Algorithms for Statistical Signal Processing
Keeping pace with the expanding, ever more complex applications of DSP, this authoritative presentation of computational algorithms for statistical signal processing focuses on advanced topics ignored by other books on the subject. Algorithms for Convolution and DFT. Linear Prediction and Optimum Linear Filters. Least-Squares Methods for System Modeling and Filter Design. Adaptive Filters. Recursive Least-Squares Algorithms for Array Signal Processing. QRD-Based Fast Adaptive Filter Algorithms. Power Spectrum Estimation. Signal Analysis with Higher-Order Spectra. For Electrical Engineers, Computer Engineers, Computer Scientists, and Applied Mathematicians.
Why Read This Book
You should read this book if you need a practical, algorithm-level guide to advanced statistical signal processing: it shows efficient, numerically stable implementations of RLS, QRD-based adaptive filters, convolution/DFT algorithms, and spectral-estimation methods. You will gain the computational tools and insights needed to implement and optimize DSP algorithms in research or production systems.
Who Will Benefit
Graduate students, DSP researchers, and senior engineers working on adaptive filtering, array processing, spectral estimation, or implementing high-performance statistical DSP algorithms.

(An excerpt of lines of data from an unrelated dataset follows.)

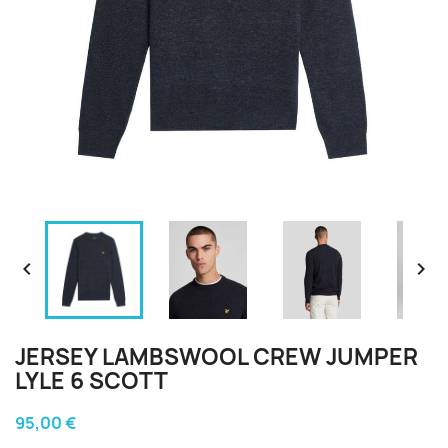


JERSEY LAMBSWOOL CREW JUMPER
LYLE 6 SCOTT
95,00 €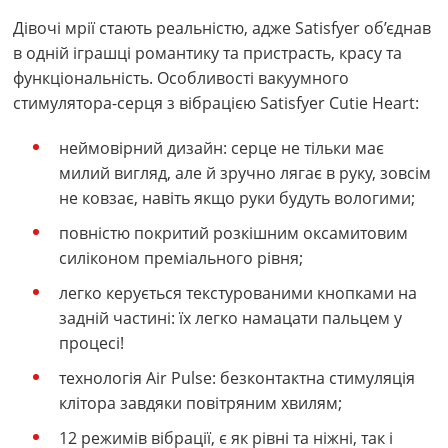
Дівочі мрії стають реальністю, адже Satisfyer об’єднав
в одній іграшці романтику та пристрасть, красу та
функціональність. Особливості вакуумного
стимулятора-серця з вібрацією Satisfyer Cutie Heart:
неймовірний дизайн: серце не тільки має
милий вигляд, але й зручно лягає в руку, зовсім
не ковзає, навіть якщо руки будуть вологими;
повністю покритий розкішним оксамитовим
силіконом преміального рівня;
легко керується текстурованими кнопками на
задній частині: їх легко намацати пальцем у
процесі!
технологія Air Pulse: безконтактна стимуляція
клітора завдяки повітряним хвилям;
12 режимів вібрації, є як рівні та ніжні, так і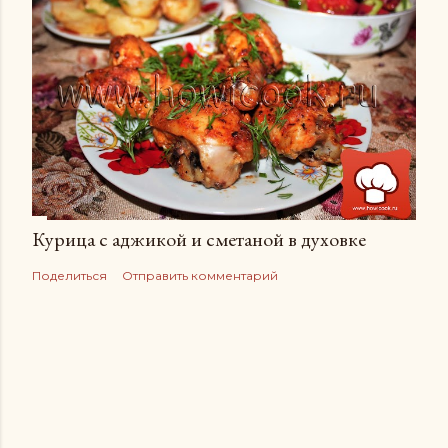
Курица с аджикой и сметаной в духовке
Поделиться
Отправить комментарий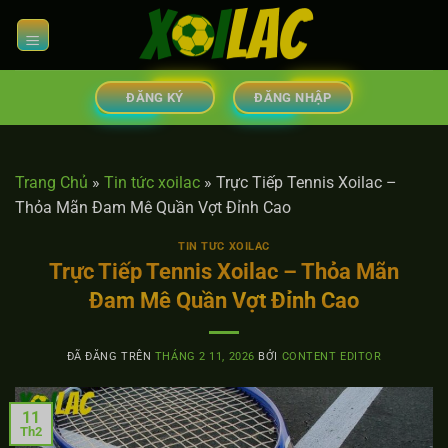
Chuyển
đến
nội
dung
ĐĂNG KÝ
ĐĂNG NHẬP
Trang Chủ
»
Tin tức xoilac
»
Trực Tiếp Tennis Xoilac –
Thỏa Mãn Đam Mê Quần Vợt Đỉnh Cao
TIN TỨC XOILAC
Trực Tiếp Tennis Xoilac – Thỏa Mãn
Đam Mê Quần Vợt Đỉnh Cao
ĐÃ ĐĂNG TRÊN
THÁNG 2 11, 2026
BỞI
CONTENT EDITOR
11
Th2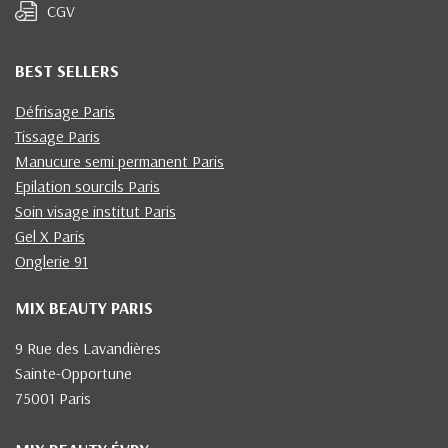
CGV
BEST SELLERS
Défrisage Paris
Tissage Paris
Manucure semi permanent Paris
Epilation sourcils Paris
Soin visage institut Paris
Gel X Paris
Onglerie 91
MIX BEAUTY PARIS
9 Rue des Lavandières
Sainte-Opportune
75001 Paris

Level: Advanced — Prerequisites: Familiarity with linear systems and signals, probability & stochastic processes, matrix algebra and numerical linear algebra, and basic DSP concepts (DFT/FFT, FIR/IIR filtering).
Key Takeaways
- Implement numerically stable convolution and DFT/FFT-based algorithms for large-scale processing
- Derive and apply linear prediction and optimum linear filtering techniques for estimation problems
- Formulate and solve least-squares system identification and filter-design problems
- Develop and analyze adaptive filters including RLS and QRD-based fast adaptive algorithms
- Estimate power spectra with parametric and nonparametric methods and use higher-order spectra for non-Gaussian/nonlinear analysis
Topics Covered
- Mathematical and Numerical Preliminaries
- Algorithms for Convolution and the Discrete Fourier Transform
- Linear Prediction and Optimum Linear Filters
- Least-Squares Methods for System Modeling and Filter Design
- Adaptive Filtering: Theory and Algorithms
- Recursive Least-Squares Algorithms for Array Signal Processing
- QRD-Based Fast Adaptive Filter Algorithms
- Power Spectrum and Spectral Estimation Methods
- Signal Analysis Using Higher-Order Spectra
- Numerical Stability, Complexity, and Implementation Issues
- Appendices: Matrix Decompositions and Computational Recipes
Languages, Platforms & Tools
How It Compares
More implementation- and algorithm-focused than Haykin's Adaptive Filter Theory (which emphasizes adaptive-filter theory and applications) and complements Stoica & Moses's spectral-analysis texts by providing concrete numerical algorithms and QRD/RLS techniques.